Join GitHub today
mempool lock can cause induce adversarial large delay in block reap functions #2972
Currently the mempool places a mutex lock on every CheckTx (https://github.com/tendermint/tendermint/blob/master/mempool/mempool.go#L300), and Reap (https://github.com/tendermint/tendermint/blob/master/mempool/mempool.go#L467).
However reap has no prioritization in selection once the lock is free. There will be contention between all queued check tx processes and the queued reap process. There can be a large number of queued CheckTx processes. In the cosmos-sdk, tendermint is ran in process, and CheckTx's happen synchronously. So the CheckTx mutex lock will not unlock until this computation (i.e. signature verification) is complete. Secp256k1 in the golang implementation takes ~250 microseconds to verify a signature. Since a cosmos tx can be made at ~150 bytes such that signature verification would get ran, this implies that a 1 MBit/s line would allow an adversary to cause 218 ms of verification time in txs to the validator, per second. Linearly scaling the connections throughput to 10 Mbit/s implies 2.18 seconds of delay induced per second. (This is assuming that exponential back-off on the mutexes doesn't further increase the time) Note that the attacker can keep scaling the amount of txs they send with network throughput, since the check for mempool already being full happens after the mutex lock.
Supposing no new check tx contentions were made, since the reap process has no prioritization over CheckTxs, one would expect it to occur around the halfway mark. (So with 1 seconds worth of induced validator delay, this could be delayed by 1.09 seconds) However the attacker would continue their check tx spam, further increasing this bound.* Additionally, the newer check txs will have faster "refresh rates", since their exponential back-off is smaller, whereas the reap's refresh rate will have become longer. Thus this further increases the delay.
Currently the maximum mempool size was decreased to mitigate also large delays on rechecking within Update. We don't check the maximum mempool size before locking, we should do so. Then the attackers power no longer scales with their internet connection to you, it is blocked by your mempool size plus the number of txs you already have. This is still highly applicable, since a small mempool size of
Making the check txs actually asyncronous such that the mempool doesn't lock over its execution time would remove this problem, however the delays that may induce in normal execution may not be worth it.
In a similar theme to recent discussions deliver tx vs deliver block, making a batch check tx would strongly alleviate this problem, if the mempool buffered its check txs before engaging in a lock.

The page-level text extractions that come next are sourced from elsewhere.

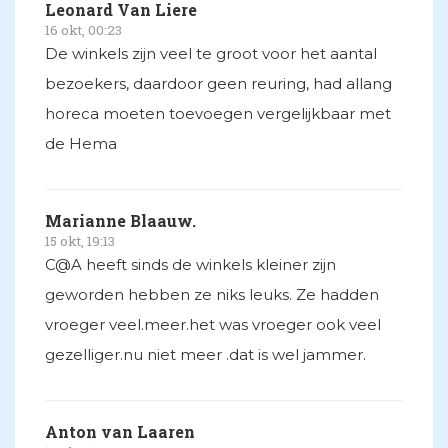
Leonard Van Liere
16 okt, 00:23
De winkels zijn veel te groot voor het aantal
bezoekers, daardoor geen reuring, had allang
horeca moeten toevoegen vergelijkbaar met
de Hema
Marianne Blaauw.
15 okt, 19:13
C@A heeft sinds de winkels kleiner zijn
geworden hebben ze niks leuks. Ze hadden
vroeger veel.meer.het was vroeger ook veel
gezelliger.nu niet meer .dat is wel jammer.
Anton van Laaren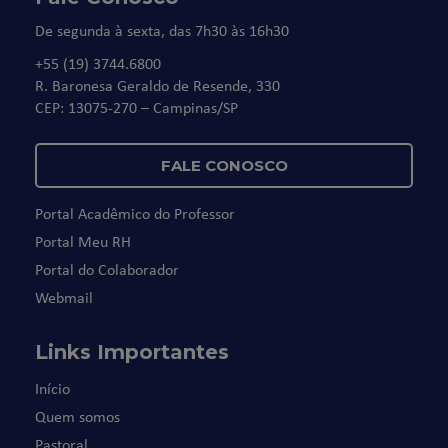
De segunda à sexta, das 7h30 às 16h30
+55 (19) 3744.6800
R. Baronesa Geraldo de Resende, 330
CEP: 13075-270 – Campinas/SP
FALE CONOSCO
Portal Acadêmico do Professor
Portal Meu RH
Portal do Colaborador
Webmail
Links Importantes
Início
Quem somos
Pastoral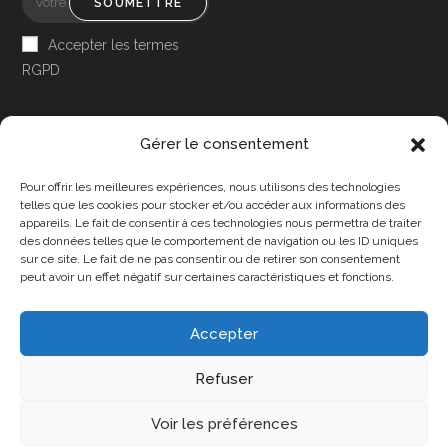
SOUMETTRE
Accepter les termes
RGPD
Gérer le consentement
Pour offrir les meilleures expériences, nous utilisons des technologies
Accessibilité
telles que les cookies pour stocker et/ou accéder aux informations des
appareils. Le fait de consentir à ces technologies nous permettra de traiter
Mon Compte
des données telles que le comportement de navigation ou les ID uniques
sur ce site. Le fait de ne pas consentir ou de retirer son consentement
Contact
peut avoir un effet négatif sur certaines caractéristiques et fonctions.
Accepter
Confidentialité et cookies
Conditions Générales
Refuser
Politique de cookies (UE)
A propos de nous
Voir les préférences
Copyright 2025 - DPA86 - Tous droits réservés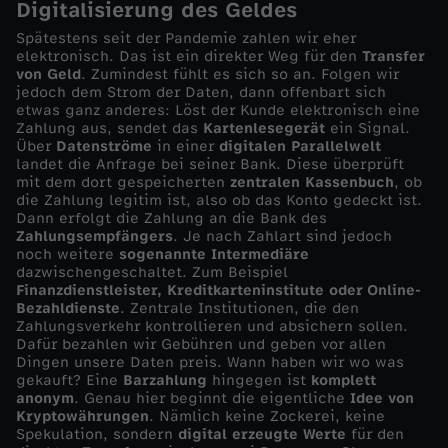
Digitalisierung des Geldes
t
Spätestens seit der Pandemie zahlen wir eher
elektronisch. Das ist ein direkter Weg für den
Transfer
von Geld
. Zumindest fühlt es sich so an. Folgen wir
o
jedoch dem Strom der Daten, dann offenbart sich
etwas ganz anderes: Löst der Kunde elektronisch eine
Zahlung aus, sendet das
Kartenlesegerät
ein Signal.
,
Über
Datenströme
in einer
digitalen Parallelwelt
landet die Anfrage bei seiner Bank. Diese überprüft
B
mit dem dort gespeicherten
zentralen Kassenbuch
, ob
die Zahlung legitim ist, also ob das Konto gedeckt ist.
Dann erfolgt die Zahlung an die Bank des
i
Zahlungsempfängers
. Je nach Zahlart sind jedoch
noch weitere
sogenannte Intermediäre
dazwischengeschaltet. Zum Beispiel
t
Finanzdienstleister, Kreditkarteninstitute oder Online-
Bezahldienste
. Zentrale Institutionen, die den
c
Zahlungsverkehr kontrollieren und absichern sollen.
Dafür bezahlen wir Gebühren und geben vor allen
Dingen unsere Daten preis. Wann haben wir wo was
o
gekauft? Eine
Barzahlung
hingegen ist
komplett
anonym
. Genau hier beginnt die eigentliche
Idee von
Kryptowährungen
. Nämlich keine Zockerei, keine
i
Spekulation, sondern
digital erzeugte Werte
für den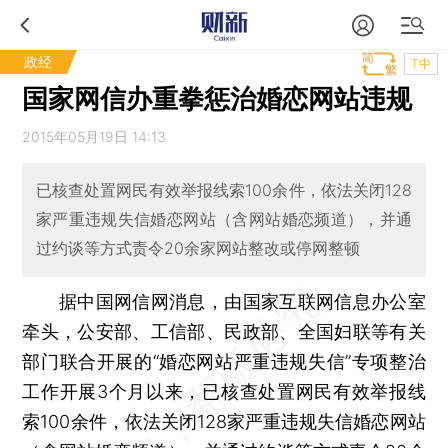
政经
T中
国家网信办重拳惩治婚恋网站违规
2015年05月19日 14:13
已核查处置网民有效举报线索100余件，依法关闭128
家严重违规失信婚恋网站（含网站婚恋频道），并通
过约谈等方式责令20余家网站整改或停网整顿
据中国网信网消息，由国家互联网信息办公室
牵头，公安部、工信部、民政部、全国妇联等有关
部门联合开展的“婚恋网站严重违规失信”专项整治
工作开展3个月以来，已核查处置网民有效举报线
索100余件，依法关闭128家严重违规失信婚恋网站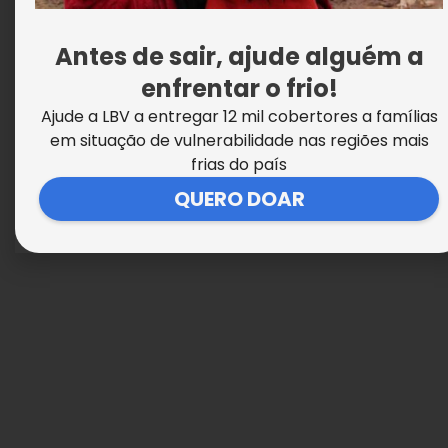
Antes de sair, ajude alguém a
O poder da Amizade
enfrentar o frio!
Ajude a LBV a entregar 12 mil cobertores a famílias
em situação de vulnerabilidade nas regiões mais
frias do país
QUERO DOAR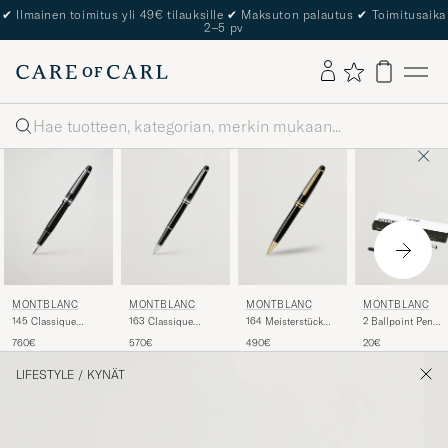
✔
Ilmainen toimitus yli 49€ tilauksille
✔
Maksuton palautus
✔
Toimitusaika
2–5 pv
Haku
MONTBLANC
MONTBLANC
MONTBLANC
MONTBLANC
145 Classique
163 Classique
164 Meisterstück
2 Ballpoint Pen
Meisterstück F
Meisterstück
Ballpoint Pen Black
Refills Mystery
760€
570€
490€
20€
Fountain Pen
Rollerball Pen
Black
Platinum Line
Platinum Line
LIFESTYLE
/
KYNÄT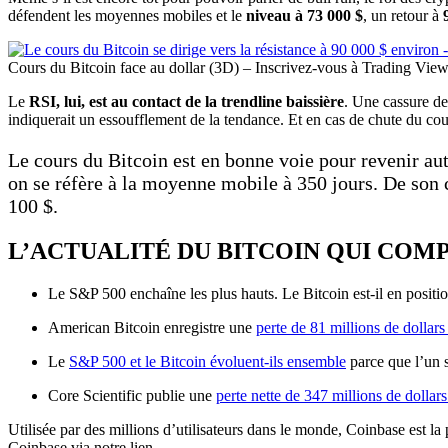
défendent les moyennes mobiles et le
niveau à 73 000 $
, un retour à
Cours du Bitcoin face au dollar (3D) – Inscrivez-vous à Trading View
Le
RSI, lui, est au contact de la trendline baissière
. Une cassure de 
indiquerait un essoufflement de la tendance. Et en cas de chute du co
Le cours du Bitcoin est en bonne voie pour revenir aut
on se réfère à la moyenne mobile à 350 jours. De son 
100 $.
L’ACTUALITÉ DU BITCOIN QUI COM
Le S&P 500 enchaîne les plus hauts. Le Bitcoin est-il en positi
American Bitcoin enregistre une
perte de 81 millions de dollars
Le
S&P 500 et le Bitcoin évoluent-ils ensemble
parce que l’un s
Core Scientific publie une
perte nette de 347 millions de dollars
Utilisée par des millions d’utilisateurs dans le monde, Coinbase est l
Coinbase via notre lien.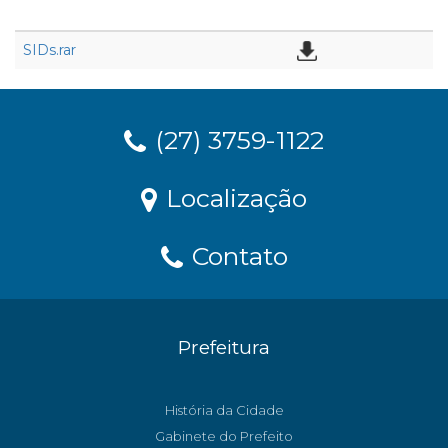
SIDs.rar
(27) 3759-1122
Localização
Contato
Prefeitura
História da Cidade
Gabinete do Prefeito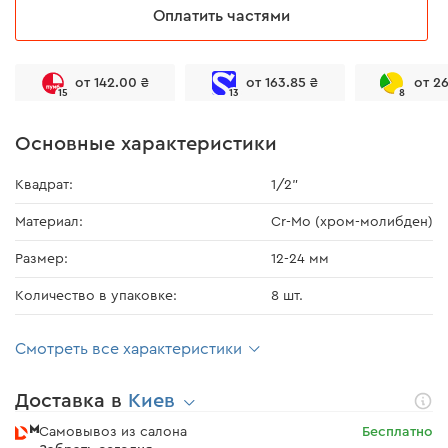
Оплатить частями
от 142.00 ₴
от 163.85 ₴
от 2
15
13
8
Основные характеристики
Квадрат:
1/2"
Материал:
Cr-Mo (хром-молибден)
Размер:
12-24 мм
Количество в упаковке:
8 шт.
Смотреть все характеристики
Доставка в
Киев
Самовывоз из салона
Бесплатно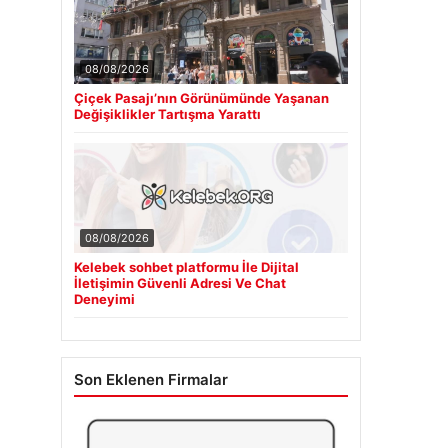
08/08/2026
Çiçek Pasajı’nın Görünümünde Yaşanan
Değişiklikler Tartışma Yarattı
08/08/2026
Kelebek sohbet platformu İle Dijital
İletişimin Güvenli Adresi Ve Chat
Deneyimi
Son Eklenen Firmalar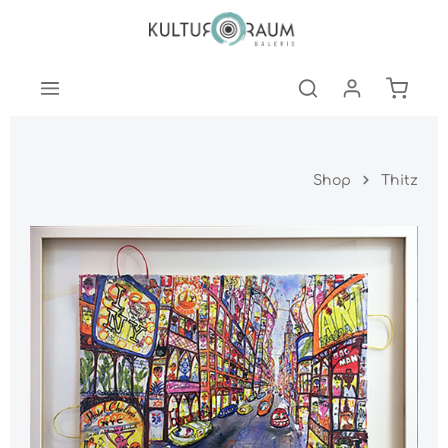
nhalt springen
Warenk
Shop
Thitz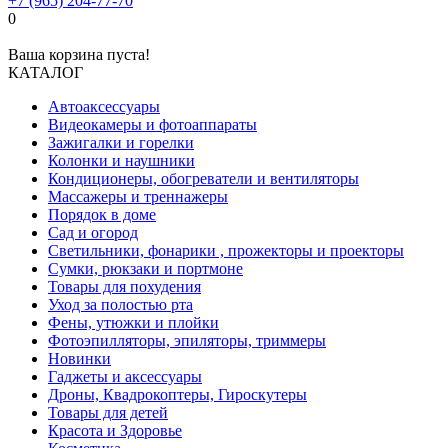
+7 (965) 204-77-70
0
Ваша корзина пуста!
КАТАЛОГ
Автоаксессуары
Видеокамеры и фотоаппараты
Зажигалки и горелки
Колонки и наушники
Кондиционеры, обогреватели и вентиляторы
Массажеры и треннажеры
Порядок в доме
Сад и огород
Светильники, фонарики , прожекторы и проекторы
Сумки, рюкзаки и портмоне
Товары для похудения
Уход за полостью рта
Фены, утюжки и плойки
Фотоэпилляторы, эпиляторы, триммеры
Новинки
Гаджеты и аксессуары
Дроны, Квадрокоптеры, Гироскутеры
Товары для детей
Красота и Здоровье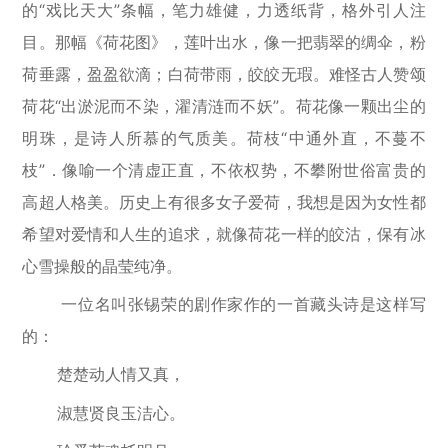
的“戏比天大”条幅，笔力雄健，力透纸背，格外引人注
目。那幅《荷花图》，莲叶出水，像一把翡翠的绸伞，粉
荷垂露，盈盈欲滴；白荷带雨，皎皎无瑕。难怪古人赞颂
荷花“出淤泥而不染，濯清涟而不妖”。荷花像一颗出尘的
明珠，是诗人所慕的气质美。荷枝“中通外直，不蔓不
枝”．像喻一个清虚正直，不依权势，不攀附世俗富贵的
高超人格美。历史上有很多女子爱荷，我想是因为女性都
希望对爱情和人生的追求，就像荷花一样的皎沽，保有冰
心雪操般的晶莹纯净。
一位名叫张锡荣的剧作家作的一首藏头诗是这样写
的：
楚楚动人情又真，
淑慧贤良玉洁心。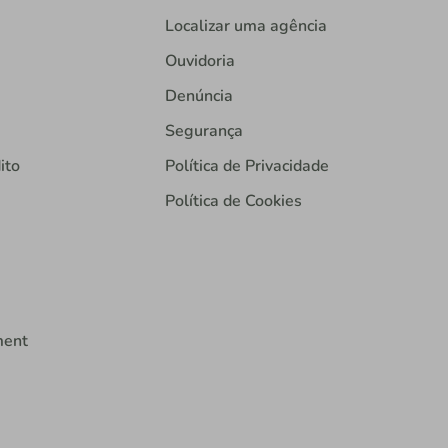
Localizar uma agência
Ouvidoria
Denúncia
Segurança
ito
Política de Privacidade
Política de Cookies
ment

* We should do the math with it in the continually refreshed case, it may be that the above solutions don't actually solve it, and the removal of mutexes should happen relatively soon.
Just realized, we can actually probably remove the lock between CheckTx and Reap, and that would solve the problem. Reap in the current implementation is non-mutative, and begins its search from the beginning of the mempool linked list, while Check tx appends to the end. (CheckTx may mutate txs in between, but its okay if the mempoolTx reap pulls is not the latest mempoolTx from checkTx, as checkTx is just changing metadata) Reap doesn't actually remove the txs. Thus Reap and CheckTx could happen concurrently. What can't happen concurrently is Update and CheckTx, and Update and Reap.
This was exploited during GoS. With a mempool of
Note that our mempool grew very large because we set min fees in
If we expect to have large mempool in mainnet (thousdands of txs), which I think is a reasonable expectation, this indeed needs to be fixed.